WORK REQUIRED ▸ Set down exactly the lines from the first line of the records through the line that contains "Road, Annamoe Road, Faussagh", and leave every picture out.

[Transcribed page contents]
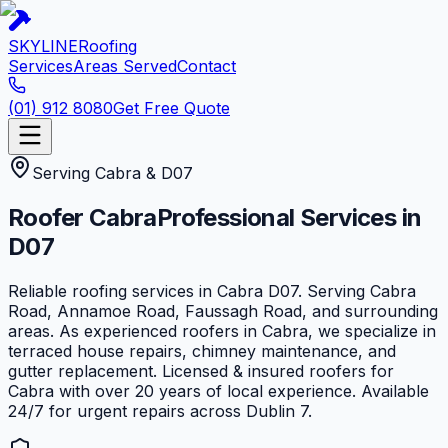
SKYLINE
Roofing
Services
Areas Served
Contact
(01) 912 8080
Get Free Quote
Serving
Cabra
&
D07
Roofer
Cabra
Professional Services in
D07
Reliable roofing services in Cabra D07. Serving Cabra
Road, Annamoe Road, Faussagh Road, and surrounding
areas. As experienced roofers in Cabra, we specialize in
terraced house repairs, chimney maintenance, and
gutter replacement. Licensed & insured roofers for
Cabra with over 20 years of local experience. Available
24/7 for urgent repairs across Dublin 7.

SOLVED EXERCISE ▸
SKYLINE
Roofing
Services
Areas Served
Contact
(01) 912 8080
Get Free Quote
Serving
Cabra
&
D07
Roofer
Cabra
Professional Services in
D07
Reliable roofing services in Cabra D07. Serving Cabra
Road, Annamoe Road, Faussagh Road, and surrounding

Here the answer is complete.